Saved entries

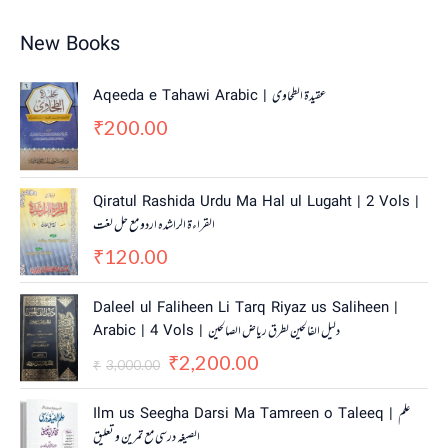
New Books
Aqeeda e Tahawi Arabic | عقیدة الطحاوی
200.00
₹
Qiratul Rashida Urdu Ma Hal ul Lugaht | 2 Vols |
القراءة الراشدہ اردو مع حل لغت
120.00
₹
O
C
Daleel ul Faliheen Li Tarq Riyaz us Saliheen |
r
u
Arabic | 4 Vols | دلیل الفالحین لطرق ریاض الصالحین
i
r
2,200.00
g
r
₹
3,000.00
₹
i
e
n
n
Ilm us Seegha Darsi Ma Tamreen o Taleeq | علم
a
t
الصیغہ درسی مع تمرین و تعلیق
l
p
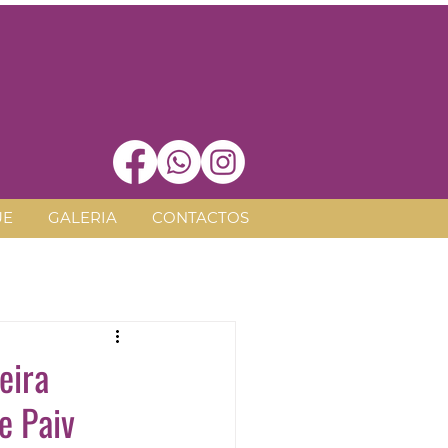
UE
GALERIA
CONTACTOS
eira
e Paiv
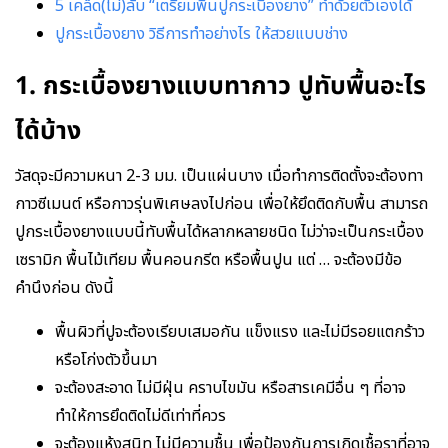
5 เคล็ด(ไม่)ลับ “เตรียมพื้นปูกระเบื้องยาง” ทำด้วยตัวเองได้
ปูกระเบื้องยาง วิธีการทำอย่างไร ให้สวยแบบช่าง
1. กระเบื้องยางแบบทากาว ปูทับพื้นอะไร
ได้บ้าง
วัสดุจะมีความหนา 2-3 มม. เป็นแผ่นบาง เมื่อทำการติดตั้งจะต้องทา
กาวซีเมนต์ หรือกาวรุ่นพิเศษลงไปก่อน เพื่อให้ยึดติดกับพื้น สามารถ
ปูกระเบื้องยางแบบนี้ทับพื้นได้หลากหลายชนิด ไม่ว่าจะเป็นกระเบื้อง
เซรามิก พื้นไม้เทียม พื้นคอนกรีต หรือพื้นปูน แต่ … จะต้องมีข้อ
คำนึงก่อน ดังนี้
พื้นผิวที่ปูจะต้องเรียบเสมอกัน แข็งแรง และไม่มีรอยแตกร้าว
หรือโก่งตัวขึ้นมา
จะต้องสะอาด ไม่มีฝุ่น คราบไขมัน หรือสารเคมีอื่น ๆ ที่อาจ
ทำให้การยึดติดไม่ดีเท่าที่ควร
จะต้องแห้งสนิท ไม่มีความชื้น เพื่อป้องกันการเกิดเชื้อราที่อาจ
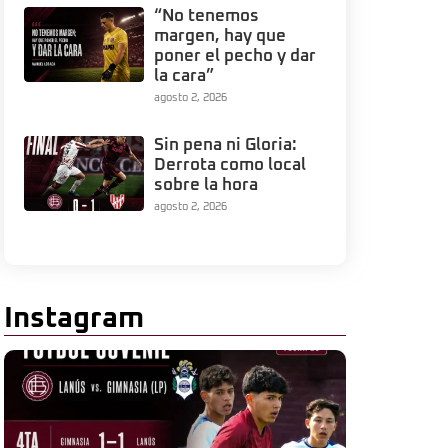
“No tenemos
margen, hay que
poner el pecho y dar
la cara”
agosto 2, 2026
Sin pena ni Gloria:
Derrota como local
sobre la hora
agosto 2, 2026
Instagram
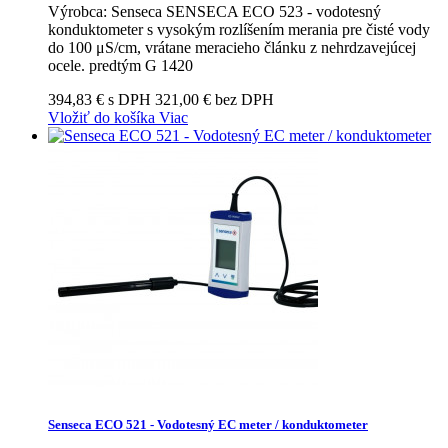
Výrobca: Senseca SENSECA ECO 523 - vodotesný
konduktometer s vysokým rozlíšením merania pre čisté vody
do 100 μS/cm, vrátane meracieho článku z nehrdzavejúcej
ocele. predtým G 1420
394,83 € s DPH
321,00 € bez DPH
Vložiť do košíka
Viac
Senseca ECO 521 - Vodotesný EC meter / konduktometer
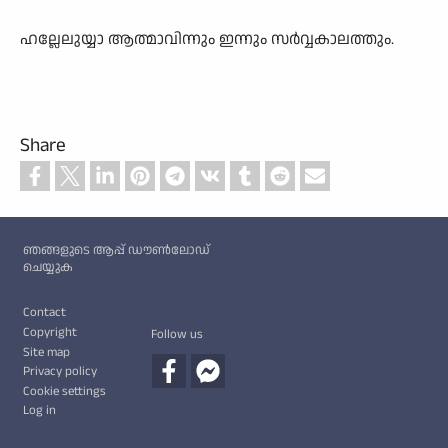
ഹല്ലേലുയ്യാ ആത്മാവിന്നും ഇന്നും സർവ്വകാലത്തും.
Share
Custom footer
ഞങ്ങളുടെ ആപ്പ് ഡൗൺലോഡ്
ചെയ്യുക
Footer
Contact
Copyright
Follow us
Site map
Privacy policy
Cookie settings
Log in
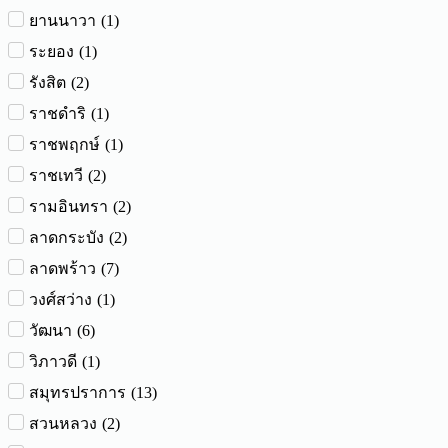
(
1
)
ยานนาวา
(
1
)
ระยอง
(
2
)
รังสิต
(
1
)
ราชดำริ
(
1
)
ราชพฤกษ์
(
2
)
ราชเทวี
(
2
)
รามอินทรา
(
2
)
ลาดกระบัง
(
7
)
ลาดพร้าว
(
1
)
วงศ์สว่าง
(
6
)
วัฒนา
(
1
)
วิภาวดี
(
13
)
สมุทรปราการ
(
2
)
สวนหลวง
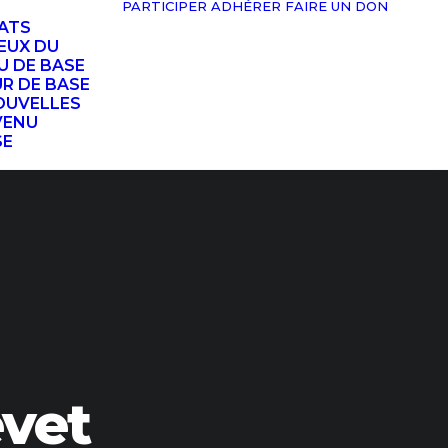
PARTICIPER
ADHÉRER
FAIRE UN DON
TATS
EUX DU
U DE BASE
UR DE BASE
OUVELLES
VENU
SE
evet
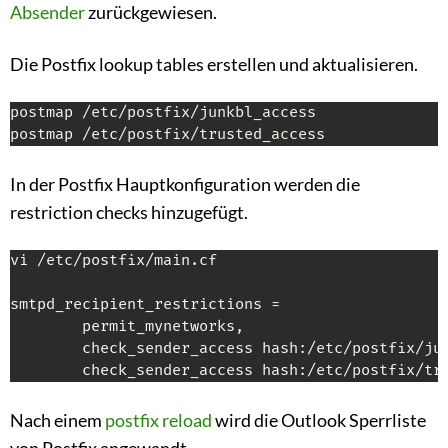
Absender
zurückgewiesen.
Die Postfix lookup tables erstellen und aktualisieren.
postmap /etc/postfix/junkbl_access

postmap /etc/postfix/trusted_access
In der Postfix Hauptkonfiguration werden die
restriction checks hinzugefügt.
vi /etc/postfix/main.cf

smtpd_recipient_restrictions =

        permit_mynetworks,

        check_sender_access hash:/etc/postfix/jun
        check_sender_access hash:/etc/postfix/tr
Nach einem
postfix reload
wird die Outlook Sperrliste
von Postfix angewandt.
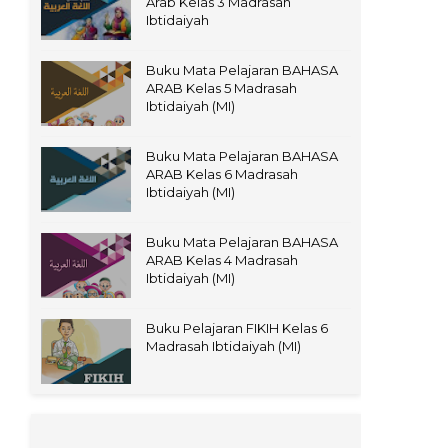
Arab Kelas 3 Madrasah
Ibtidaiyah
Buku Mata Pelajaran BAHASA
ARAB Kelas 5 Madrasah
Ibtidaiyah (MI)
Buku Mata Pelajaran BAHASA
ARAB Kelas 6 Madrasah
Ibtidaiyah (MI)
Buku Mata Pelajaran BAHASA
ARAB Kelas 4 Madrasah
Ibtidaiyah (MI)
Buku Pelajaran FIKIH Kelas 6
Madrasah Ibtidaiyah (MI)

**What the exercise asks:** Report how many lines above contain the string "Kelas". Please write the number only.

**Expected answer:** 5